----- Recorded information

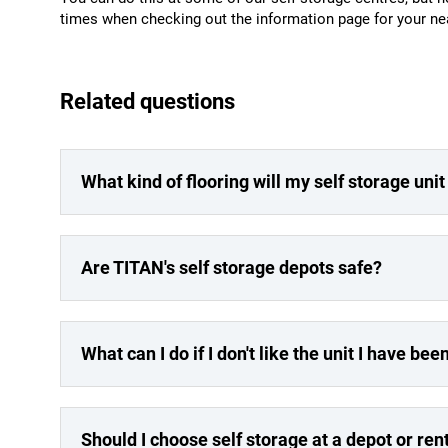
times when checking out the information page for your ne
Related questions
What kind of flooring will my self storage uni
Are TITAN's self storage depots safe?
What can I do if I don't like the unit I have be
Should I choose self storage at a depot or re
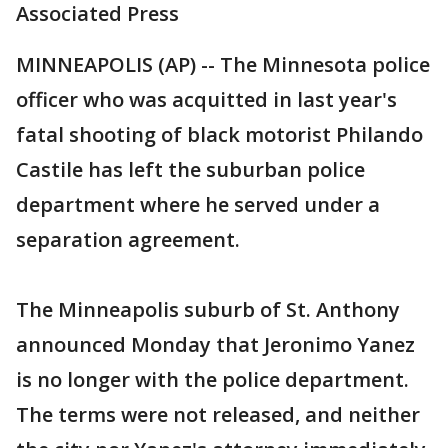
Associated Press
MINNEAPOLIS (AP) -- The Minnesota police
officer who was acquitted in last year's
fatal shooting of black motorist Philando
Castile has left the suburban police
department where he served under a
separation agreement.
The Minneapolis suburb of St. Anthony
announced Monday that Jeronimo Yanez
is no longer with the police department.
The terms were not released, and neither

----------

Work order:
Start with the line holding "Are TITAN's self storage depots safe?" and repeat exactly every line through the final line of the records above, but no pictures and nothing more.

Response area:
Are TITAN's self storage depots safe?
What can I do if I don't like the unit I have be
Should I choose self storage at a depot or re
Associated Press
MINNEAPOLIS (AP) -- The Minnesota police
officer who was acquitted in last year's
fatal shooting of black motorist Philando
Castile has left the suburban police
department where he served under a
separation agreement.
The Minneapolis suburb of St. Anthony
announced Monday that Jeronimo Yanez
is no longer with the police department.
The terms were not released, and neither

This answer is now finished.